I am trying to follow along this example, but using my own pretrained model.
However I get the following error
Incorrect tensor shape at input tensor #0: received 5 128 768, expected 1 128 768.\n Incorrect tensor shape at input tensor #1: received 5 1 1 128, expected 1 1 1 128.\n"
}
I’m sending a list of 5 requests to the endpoint, and it looks like it is expecting just a single request?
Compilation and inference code is below. I am guessing it is because I am compiling the model with a single dummy input value?
I was trying to do something like
tokenizer(**[dummy_input]*5**, max_length=max_length, padding="max_length",return_tensors="pt")
But I get a compilation failure/trace aborted message. How do I get it accept batches? I know it doesn’t accept dynamic batching - does this mean every batch request must have the same number of requests in it?
compilation code:
import os
import tensorflow # to workaround a protobuf version conflict issue
import torch
import torch.neuron
from transformers import AutoTokenizer, AutoModelForSequenceClassification
# load tokenizer and model
model = AutoModel.from_pretrained("tmp/", torchscript=True)
tokenizer = AutoTokenizer.from_pretrained('tmp/')
# create dummy input for max length 128
dummy_input = "dummy input which will be padded later"
max_length = 128
embeddings = tokenizer(dummy_input, max_length=max_length, padding="max_length",return_tensors="pt")
neuron_inputs = tuple(embeddings.values())

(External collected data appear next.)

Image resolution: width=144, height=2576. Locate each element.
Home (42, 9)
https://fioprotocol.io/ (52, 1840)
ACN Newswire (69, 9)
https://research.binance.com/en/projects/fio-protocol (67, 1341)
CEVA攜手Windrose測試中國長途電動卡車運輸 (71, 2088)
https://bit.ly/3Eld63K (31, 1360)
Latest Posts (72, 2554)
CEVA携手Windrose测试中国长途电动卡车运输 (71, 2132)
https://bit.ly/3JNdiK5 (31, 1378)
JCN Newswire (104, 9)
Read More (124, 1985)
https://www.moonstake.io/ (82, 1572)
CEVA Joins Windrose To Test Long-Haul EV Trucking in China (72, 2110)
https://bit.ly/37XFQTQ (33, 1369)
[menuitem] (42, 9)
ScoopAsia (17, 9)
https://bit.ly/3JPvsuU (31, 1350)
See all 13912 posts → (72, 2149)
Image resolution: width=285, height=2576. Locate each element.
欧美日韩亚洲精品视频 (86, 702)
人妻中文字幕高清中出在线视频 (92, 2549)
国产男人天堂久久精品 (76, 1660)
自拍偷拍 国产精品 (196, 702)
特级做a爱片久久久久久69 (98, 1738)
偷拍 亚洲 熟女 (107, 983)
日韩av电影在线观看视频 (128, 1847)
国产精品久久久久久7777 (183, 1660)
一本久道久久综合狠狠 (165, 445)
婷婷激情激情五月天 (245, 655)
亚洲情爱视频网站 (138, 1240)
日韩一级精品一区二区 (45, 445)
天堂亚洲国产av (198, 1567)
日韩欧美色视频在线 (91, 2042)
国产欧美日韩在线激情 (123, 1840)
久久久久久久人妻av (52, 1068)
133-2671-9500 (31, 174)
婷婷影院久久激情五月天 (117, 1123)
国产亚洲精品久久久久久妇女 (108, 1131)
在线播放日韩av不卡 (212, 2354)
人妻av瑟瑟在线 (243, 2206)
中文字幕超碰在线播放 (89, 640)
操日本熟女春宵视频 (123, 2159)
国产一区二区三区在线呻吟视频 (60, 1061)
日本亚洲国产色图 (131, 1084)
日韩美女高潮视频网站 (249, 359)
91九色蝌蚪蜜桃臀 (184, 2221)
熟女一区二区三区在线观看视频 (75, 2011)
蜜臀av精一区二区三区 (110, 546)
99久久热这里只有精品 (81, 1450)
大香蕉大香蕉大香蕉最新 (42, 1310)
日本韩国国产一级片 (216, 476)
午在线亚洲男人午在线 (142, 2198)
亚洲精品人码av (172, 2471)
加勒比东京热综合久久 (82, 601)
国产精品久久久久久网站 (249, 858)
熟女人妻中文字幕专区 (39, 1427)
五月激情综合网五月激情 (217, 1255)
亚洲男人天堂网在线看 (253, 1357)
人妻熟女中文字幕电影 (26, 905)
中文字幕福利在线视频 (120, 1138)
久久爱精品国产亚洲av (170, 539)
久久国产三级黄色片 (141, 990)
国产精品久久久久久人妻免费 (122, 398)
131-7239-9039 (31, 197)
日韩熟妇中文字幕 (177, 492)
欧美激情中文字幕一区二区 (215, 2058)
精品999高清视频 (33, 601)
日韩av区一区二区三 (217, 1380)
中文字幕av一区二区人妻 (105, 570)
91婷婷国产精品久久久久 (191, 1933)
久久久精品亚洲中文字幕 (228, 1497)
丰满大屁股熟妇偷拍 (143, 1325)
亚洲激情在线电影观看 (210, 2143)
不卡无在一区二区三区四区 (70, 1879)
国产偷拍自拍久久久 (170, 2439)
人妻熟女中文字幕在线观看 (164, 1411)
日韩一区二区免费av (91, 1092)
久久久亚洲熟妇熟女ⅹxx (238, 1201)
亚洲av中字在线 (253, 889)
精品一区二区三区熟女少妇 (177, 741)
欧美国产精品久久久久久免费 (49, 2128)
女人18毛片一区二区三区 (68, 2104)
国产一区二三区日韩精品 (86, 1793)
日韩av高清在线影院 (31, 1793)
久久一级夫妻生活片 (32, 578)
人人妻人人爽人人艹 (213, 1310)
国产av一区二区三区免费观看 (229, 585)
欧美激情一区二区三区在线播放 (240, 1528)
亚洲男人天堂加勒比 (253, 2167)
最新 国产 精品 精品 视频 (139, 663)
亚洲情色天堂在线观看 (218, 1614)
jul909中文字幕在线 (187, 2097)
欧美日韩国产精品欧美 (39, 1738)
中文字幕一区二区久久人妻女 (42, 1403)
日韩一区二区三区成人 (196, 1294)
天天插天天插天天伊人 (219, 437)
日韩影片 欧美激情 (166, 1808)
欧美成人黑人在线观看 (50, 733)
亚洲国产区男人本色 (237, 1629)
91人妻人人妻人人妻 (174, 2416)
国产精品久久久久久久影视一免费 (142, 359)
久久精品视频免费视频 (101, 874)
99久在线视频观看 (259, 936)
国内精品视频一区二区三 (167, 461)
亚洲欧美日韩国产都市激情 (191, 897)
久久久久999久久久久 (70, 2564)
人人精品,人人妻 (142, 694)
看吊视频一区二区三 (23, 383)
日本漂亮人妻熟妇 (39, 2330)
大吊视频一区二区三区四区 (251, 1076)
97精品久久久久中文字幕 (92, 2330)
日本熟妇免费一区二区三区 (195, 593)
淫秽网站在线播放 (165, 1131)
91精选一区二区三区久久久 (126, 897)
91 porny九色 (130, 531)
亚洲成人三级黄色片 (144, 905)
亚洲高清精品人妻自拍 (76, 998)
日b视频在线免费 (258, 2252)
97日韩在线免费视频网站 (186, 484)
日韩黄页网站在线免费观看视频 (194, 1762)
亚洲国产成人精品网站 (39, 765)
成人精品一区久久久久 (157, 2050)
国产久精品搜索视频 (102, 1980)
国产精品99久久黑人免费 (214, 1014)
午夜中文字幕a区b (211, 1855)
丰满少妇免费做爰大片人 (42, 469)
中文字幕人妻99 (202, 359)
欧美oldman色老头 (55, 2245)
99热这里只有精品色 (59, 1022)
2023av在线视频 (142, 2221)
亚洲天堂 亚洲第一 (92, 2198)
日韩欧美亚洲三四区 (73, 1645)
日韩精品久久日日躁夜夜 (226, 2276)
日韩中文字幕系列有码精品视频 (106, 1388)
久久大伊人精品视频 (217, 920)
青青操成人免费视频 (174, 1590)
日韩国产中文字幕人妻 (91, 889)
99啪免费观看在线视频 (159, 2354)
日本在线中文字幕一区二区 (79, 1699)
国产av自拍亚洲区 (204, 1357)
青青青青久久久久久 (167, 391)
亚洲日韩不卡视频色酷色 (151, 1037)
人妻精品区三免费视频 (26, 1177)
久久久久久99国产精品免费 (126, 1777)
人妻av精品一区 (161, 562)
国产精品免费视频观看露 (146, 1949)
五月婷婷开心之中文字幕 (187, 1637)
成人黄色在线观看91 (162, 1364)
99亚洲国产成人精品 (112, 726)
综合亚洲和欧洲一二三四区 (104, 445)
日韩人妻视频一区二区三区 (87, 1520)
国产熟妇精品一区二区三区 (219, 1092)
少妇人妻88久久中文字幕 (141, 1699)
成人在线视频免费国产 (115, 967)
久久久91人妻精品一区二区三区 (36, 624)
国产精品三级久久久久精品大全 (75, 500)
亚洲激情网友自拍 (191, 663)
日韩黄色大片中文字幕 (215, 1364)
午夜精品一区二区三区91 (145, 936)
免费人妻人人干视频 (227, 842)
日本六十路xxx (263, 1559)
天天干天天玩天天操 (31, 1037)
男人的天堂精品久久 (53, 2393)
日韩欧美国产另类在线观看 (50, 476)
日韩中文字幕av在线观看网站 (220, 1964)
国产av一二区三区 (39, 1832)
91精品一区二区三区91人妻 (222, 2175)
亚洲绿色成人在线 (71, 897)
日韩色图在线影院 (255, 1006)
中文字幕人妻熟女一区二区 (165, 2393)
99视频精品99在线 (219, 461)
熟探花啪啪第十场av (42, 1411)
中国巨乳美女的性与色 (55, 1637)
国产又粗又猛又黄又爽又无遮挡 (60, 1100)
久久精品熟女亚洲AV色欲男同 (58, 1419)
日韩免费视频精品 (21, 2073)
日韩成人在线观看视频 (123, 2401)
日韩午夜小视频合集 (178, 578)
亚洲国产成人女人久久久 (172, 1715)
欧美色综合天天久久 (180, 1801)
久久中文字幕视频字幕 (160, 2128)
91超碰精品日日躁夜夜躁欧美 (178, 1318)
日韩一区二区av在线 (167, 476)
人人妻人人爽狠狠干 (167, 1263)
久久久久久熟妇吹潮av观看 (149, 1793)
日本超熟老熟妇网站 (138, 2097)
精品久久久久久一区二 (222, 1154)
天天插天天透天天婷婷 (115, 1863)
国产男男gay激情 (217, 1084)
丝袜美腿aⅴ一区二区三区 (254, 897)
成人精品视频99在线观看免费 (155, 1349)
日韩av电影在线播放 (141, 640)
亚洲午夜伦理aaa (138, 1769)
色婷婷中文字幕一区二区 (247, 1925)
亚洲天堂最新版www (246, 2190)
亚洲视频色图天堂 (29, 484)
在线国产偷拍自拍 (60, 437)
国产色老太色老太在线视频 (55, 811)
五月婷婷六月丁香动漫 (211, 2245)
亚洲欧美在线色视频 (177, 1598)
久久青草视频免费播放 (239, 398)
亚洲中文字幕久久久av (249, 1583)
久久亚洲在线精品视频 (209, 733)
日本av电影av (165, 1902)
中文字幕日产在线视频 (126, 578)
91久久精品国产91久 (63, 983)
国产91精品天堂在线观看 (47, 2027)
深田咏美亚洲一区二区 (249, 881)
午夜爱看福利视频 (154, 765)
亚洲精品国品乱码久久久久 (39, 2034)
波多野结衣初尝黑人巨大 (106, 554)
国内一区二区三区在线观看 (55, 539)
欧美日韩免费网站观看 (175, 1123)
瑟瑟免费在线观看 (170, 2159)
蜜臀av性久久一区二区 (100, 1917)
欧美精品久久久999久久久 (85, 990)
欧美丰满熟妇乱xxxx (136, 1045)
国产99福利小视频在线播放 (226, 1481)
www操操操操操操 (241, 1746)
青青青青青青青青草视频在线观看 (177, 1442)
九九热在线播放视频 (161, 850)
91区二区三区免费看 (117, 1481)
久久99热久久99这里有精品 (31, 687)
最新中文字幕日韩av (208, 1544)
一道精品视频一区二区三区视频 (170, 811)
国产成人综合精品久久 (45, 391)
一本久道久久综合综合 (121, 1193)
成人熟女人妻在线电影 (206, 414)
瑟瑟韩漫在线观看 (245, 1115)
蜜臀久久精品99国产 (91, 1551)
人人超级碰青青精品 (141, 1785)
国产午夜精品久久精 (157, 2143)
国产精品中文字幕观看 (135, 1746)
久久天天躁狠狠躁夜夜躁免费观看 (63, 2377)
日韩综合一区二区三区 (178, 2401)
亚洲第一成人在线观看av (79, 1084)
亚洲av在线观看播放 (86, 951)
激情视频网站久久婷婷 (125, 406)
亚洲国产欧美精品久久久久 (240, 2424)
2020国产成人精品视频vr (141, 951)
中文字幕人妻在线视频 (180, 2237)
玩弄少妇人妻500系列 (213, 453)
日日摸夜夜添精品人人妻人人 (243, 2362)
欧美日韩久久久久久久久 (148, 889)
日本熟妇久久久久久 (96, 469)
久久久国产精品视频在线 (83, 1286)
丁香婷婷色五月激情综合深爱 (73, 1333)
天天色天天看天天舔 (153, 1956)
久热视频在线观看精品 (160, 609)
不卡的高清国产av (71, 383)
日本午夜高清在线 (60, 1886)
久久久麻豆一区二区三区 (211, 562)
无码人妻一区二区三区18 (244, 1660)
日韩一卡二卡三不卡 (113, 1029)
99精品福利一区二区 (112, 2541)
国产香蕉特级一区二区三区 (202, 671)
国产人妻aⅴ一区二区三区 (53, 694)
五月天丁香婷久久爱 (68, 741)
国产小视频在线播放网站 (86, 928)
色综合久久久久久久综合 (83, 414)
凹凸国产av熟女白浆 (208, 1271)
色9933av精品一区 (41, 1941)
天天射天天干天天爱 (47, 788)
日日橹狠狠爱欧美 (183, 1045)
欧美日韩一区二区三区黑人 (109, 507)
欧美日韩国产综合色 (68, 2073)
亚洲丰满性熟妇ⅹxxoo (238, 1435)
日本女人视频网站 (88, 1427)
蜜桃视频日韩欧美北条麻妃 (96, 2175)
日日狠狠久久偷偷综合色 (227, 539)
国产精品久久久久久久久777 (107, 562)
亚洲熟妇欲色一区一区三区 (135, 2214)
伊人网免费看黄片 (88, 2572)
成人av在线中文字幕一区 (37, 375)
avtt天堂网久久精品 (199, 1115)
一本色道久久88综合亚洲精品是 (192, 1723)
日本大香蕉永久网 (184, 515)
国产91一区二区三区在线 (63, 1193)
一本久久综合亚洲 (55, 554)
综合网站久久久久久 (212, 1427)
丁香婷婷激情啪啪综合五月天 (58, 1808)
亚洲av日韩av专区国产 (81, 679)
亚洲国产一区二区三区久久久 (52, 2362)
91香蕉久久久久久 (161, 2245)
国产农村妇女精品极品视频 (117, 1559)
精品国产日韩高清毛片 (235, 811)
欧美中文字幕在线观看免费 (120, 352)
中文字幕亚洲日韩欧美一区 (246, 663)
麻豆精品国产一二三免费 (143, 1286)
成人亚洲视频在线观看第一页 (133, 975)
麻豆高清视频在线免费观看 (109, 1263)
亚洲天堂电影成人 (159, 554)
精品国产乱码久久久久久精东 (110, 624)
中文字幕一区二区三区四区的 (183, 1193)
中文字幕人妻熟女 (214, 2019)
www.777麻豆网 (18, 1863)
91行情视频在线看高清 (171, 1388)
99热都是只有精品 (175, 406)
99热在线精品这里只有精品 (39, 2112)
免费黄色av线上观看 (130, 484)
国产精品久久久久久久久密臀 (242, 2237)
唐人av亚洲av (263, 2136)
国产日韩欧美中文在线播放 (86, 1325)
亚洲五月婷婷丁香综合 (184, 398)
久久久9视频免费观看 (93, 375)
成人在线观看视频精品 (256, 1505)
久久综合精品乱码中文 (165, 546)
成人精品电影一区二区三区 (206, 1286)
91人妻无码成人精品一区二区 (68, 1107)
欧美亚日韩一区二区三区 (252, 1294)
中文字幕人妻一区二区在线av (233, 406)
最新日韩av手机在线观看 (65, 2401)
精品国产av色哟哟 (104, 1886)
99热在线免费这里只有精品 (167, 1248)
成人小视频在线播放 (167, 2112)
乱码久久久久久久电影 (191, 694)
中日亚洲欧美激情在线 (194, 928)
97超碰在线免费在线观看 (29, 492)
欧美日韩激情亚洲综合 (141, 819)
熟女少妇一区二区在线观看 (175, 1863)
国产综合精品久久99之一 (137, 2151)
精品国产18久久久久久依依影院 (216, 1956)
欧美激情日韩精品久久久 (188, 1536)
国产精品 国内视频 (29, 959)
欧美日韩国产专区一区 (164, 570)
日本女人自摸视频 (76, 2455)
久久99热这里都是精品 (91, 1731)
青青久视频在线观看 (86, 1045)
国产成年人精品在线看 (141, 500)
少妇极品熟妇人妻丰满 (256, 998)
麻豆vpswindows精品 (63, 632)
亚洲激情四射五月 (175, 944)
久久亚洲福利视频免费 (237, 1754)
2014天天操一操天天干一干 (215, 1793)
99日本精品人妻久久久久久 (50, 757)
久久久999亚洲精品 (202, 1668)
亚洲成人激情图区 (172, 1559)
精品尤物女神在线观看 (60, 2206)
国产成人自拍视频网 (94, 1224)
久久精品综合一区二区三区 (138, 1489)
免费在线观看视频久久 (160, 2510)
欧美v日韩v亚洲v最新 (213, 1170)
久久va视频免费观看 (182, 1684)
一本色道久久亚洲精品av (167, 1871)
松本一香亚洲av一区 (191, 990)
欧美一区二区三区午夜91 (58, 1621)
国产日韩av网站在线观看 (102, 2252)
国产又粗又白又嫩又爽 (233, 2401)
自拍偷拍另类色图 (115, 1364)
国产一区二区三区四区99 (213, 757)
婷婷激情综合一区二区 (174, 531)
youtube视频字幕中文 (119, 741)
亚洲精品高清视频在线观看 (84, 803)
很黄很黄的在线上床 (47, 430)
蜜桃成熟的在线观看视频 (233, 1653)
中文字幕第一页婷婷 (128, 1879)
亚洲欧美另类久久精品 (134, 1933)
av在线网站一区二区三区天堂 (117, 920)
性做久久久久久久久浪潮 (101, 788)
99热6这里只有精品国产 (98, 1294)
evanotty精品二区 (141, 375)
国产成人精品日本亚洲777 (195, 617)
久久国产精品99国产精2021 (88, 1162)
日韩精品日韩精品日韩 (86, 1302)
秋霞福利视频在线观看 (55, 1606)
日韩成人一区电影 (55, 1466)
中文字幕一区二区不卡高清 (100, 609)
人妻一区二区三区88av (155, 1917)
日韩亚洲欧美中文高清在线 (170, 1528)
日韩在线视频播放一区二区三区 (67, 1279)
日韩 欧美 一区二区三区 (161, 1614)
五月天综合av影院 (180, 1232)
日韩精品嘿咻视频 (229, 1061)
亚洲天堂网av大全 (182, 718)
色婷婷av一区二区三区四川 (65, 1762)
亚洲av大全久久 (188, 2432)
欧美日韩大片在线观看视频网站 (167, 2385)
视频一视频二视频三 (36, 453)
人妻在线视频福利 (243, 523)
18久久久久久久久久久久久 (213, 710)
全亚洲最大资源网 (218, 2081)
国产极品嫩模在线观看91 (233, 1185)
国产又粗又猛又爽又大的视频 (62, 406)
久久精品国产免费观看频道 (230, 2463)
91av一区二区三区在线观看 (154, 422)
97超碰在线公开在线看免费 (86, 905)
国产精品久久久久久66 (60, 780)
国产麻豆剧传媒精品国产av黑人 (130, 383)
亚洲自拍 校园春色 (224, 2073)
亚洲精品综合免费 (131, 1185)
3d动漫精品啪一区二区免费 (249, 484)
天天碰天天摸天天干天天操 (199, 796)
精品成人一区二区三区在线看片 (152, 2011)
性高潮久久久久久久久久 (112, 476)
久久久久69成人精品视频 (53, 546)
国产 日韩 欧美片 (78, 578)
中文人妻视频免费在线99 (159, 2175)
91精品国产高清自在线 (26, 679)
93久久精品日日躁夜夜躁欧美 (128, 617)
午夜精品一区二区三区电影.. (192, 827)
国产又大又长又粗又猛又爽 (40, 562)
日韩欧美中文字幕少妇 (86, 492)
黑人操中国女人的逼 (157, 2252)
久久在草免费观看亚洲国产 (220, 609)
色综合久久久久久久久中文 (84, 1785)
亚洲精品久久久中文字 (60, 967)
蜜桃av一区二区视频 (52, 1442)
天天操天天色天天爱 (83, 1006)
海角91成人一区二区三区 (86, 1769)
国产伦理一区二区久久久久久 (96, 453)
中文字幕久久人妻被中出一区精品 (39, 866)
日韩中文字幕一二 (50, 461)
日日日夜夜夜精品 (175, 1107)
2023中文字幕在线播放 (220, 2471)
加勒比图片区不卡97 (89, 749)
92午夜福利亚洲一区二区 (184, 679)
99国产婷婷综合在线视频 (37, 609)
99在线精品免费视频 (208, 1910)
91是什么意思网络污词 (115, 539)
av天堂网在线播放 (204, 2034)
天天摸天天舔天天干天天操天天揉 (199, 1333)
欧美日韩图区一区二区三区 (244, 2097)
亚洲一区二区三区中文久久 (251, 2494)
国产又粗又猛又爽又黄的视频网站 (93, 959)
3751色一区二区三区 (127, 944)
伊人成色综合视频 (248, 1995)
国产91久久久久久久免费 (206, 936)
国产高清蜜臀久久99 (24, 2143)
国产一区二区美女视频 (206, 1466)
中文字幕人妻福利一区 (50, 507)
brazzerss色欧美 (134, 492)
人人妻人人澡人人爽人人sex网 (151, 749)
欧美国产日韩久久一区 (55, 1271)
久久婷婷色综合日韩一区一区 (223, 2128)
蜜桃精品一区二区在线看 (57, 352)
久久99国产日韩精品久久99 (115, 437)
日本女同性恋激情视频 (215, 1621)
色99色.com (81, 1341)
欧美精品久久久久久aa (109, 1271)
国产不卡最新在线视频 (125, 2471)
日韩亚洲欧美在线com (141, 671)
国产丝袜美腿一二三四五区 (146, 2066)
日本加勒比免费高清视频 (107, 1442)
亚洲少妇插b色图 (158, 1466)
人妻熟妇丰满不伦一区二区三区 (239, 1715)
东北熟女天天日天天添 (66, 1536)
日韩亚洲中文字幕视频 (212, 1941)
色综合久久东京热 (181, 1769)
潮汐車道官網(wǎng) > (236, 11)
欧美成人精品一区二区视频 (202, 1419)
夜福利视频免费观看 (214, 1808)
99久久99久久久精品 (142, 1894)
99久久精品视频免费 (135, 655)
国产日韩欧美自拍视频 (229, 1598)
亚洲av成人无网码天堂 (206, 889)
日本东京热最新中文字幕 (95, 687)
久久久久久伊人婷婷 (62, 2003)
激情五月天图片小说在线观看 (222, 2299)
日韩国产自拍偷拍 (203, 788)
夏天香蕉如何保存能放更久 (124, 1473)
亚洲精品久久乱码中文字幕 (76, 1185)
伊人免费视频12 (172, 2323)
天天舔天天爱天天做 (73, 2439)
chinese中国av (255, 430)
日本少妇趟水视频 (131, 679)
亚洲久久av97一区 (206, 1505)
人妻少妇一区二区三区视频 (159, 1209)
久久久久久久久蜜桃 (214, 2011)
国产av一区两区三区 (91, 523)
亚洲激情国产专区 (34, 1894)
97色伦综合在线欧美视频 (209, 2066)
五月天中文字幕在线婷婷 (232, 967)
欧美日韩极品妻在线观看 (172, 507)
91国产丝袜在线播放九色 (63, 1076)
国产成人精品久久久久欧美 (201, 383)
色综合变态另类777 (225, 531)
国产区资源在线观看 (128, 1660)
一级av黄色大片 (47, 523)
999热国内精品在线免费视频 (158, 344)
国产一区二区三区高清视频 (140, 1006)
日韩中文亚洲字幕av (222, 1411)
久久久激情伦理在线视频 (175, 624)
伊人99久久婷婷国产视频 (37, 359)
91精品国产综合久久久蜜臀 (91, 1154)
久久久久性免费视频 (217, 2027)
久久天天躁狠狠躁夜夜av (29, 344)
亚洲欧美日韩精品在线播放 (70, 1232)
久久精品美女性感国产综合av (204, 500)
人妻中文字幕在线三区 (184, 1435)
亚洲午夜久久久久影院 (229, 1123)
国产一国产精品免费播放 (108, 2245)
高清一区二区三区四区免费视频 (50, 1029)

# compile model with torch.neuron.trace and update config
model_neuron = torch.neuron.trace(model, neuron_inputs)
model.config.update({"traced_sequence_length": max_length})
# save tokenizer, neuron model and config for later use
save_dir="tmp-neuron"
os.makedirs(save_dir,exist_ok=True)
model_neuron.save(os.path.join(save_dir,"neuron_model.pt"))
tokenizer.save_pretrained(save_dir)
model.config.save_pretrained(save_dir)
Inference script
import subprocess
import sys
import json
import os
import numpy as np
import torch
from transformers import AutoModel, AutoTokenizer, AutoConfig
from importlib import reload
import torch.neuron
# To use one neuron core per worker
os.environ["NEURON_RT_NUM_CORES"] = "1"
# saved weights name
AWS_NEURON_TRACED_WEIGHTS_NAME = "neuron_model.pt"
device = torch.device("cuda" if torch.cuda.is_available() else "cpu")
print('\ndevice:',device)
print('os getenv response size', os.getenv('TS_MAX_RESPONSE_SIZE'))
print('os getenv response size', os.getenv('MMS_MAX_RESPONSE_SIZE'))
def forward_pass(token_ids, model):
print('token_ids', token_ids)
#input_ids = torch.tensor(batch["input_ids"]).to(device)
#attention_mask = torch.tensor(batch["attention_mask"]).to(device)
with torch.no_grad():
model_out = model(*tuple(token_ids.values()))
print('model_out!!', model_out)
print('model out shape', model_out[0].shape)
last_hidden_state = model_out[0]
last_hidden_state = last_hidden_state.cpu().numpy()
# Use average of unmasked hidden states for classification
lhs_shape = last_hidden_state.shape
print('lhs_shape', lhs_shape)
boolean_mask = ~np.array(token_ids["attention_mask"]).astype(bool)
boolean_mask = np.repeat(boolean_mask, lhs_shape[-1], axis=-1)
boolean_mask = boolean_mask.reshape(lhs_shape)
masked_mean = np.ma.array(last_hidden_state, mask=boolean_mask).mean(axis=1)
res = {}
res["hidden_state"] = masked_mean.data
res["input_ids"] = token_ids["input_ids"]
return res
print('\nos.getcwd()', os.getcwd())
print('\nWalk:')
for path, subdirs, files in os.walk('/opt/ml'):
for name in files: print(os.path.join(path, name))
def model_fn(model_dir):
print('\nIn model_fn')
print('\nmodel_dir::', model_dir)
#model = AutoModel.from_pretrained('/opt/ml/model', output_hidden_states=True).to(device)
tokenizer = AutoTokenizer.from_pretrained('/opt/ml/model')
model = torch.jit.load(os.path.join('/opt/ml/model', AWS_NEURON_TRACED_WEIGHTS_NAME))
model_config = AutoConfig.from_pretrained(model_dir)
print('\nmodel read in::')
#tokenizer = AutoTokenizer.from_pretrained(model_dir)
print('\nmodel_dir', model_dir)
return model, tokenizer, model_config
for path, subdirs, files in os.walk('/opt/ml'):
for name in files: print(os.path.join(path, name))
def predict_fn(data, model_tokenizer_model_config):
print('\nin predict!', model_tokenizer_model_config)
print('\ndata[:5]', data[:5])
model, tokenizer, model_config = model_tokenizer_model_config
token_ids = tokenizer(
data,
return_tensors="pt",
max_length=model_config.traced_sequence_length,
padding="max_length",
truncation=True,
)
# convert to tuple for neuron model
print('embeddings?', token_ids)
res2 = forward_pass(token_ids, model)
print('res2', res2)
return res2
def output_fn(prediction, accept):
print('\nin output', type(prediction))
print('\nin output', prediction)
j = [{"inputs":prediction["input_ids"].tolist(), "embeddings":prediction["hidden_state"].tolist()}]
return json.dumps(j)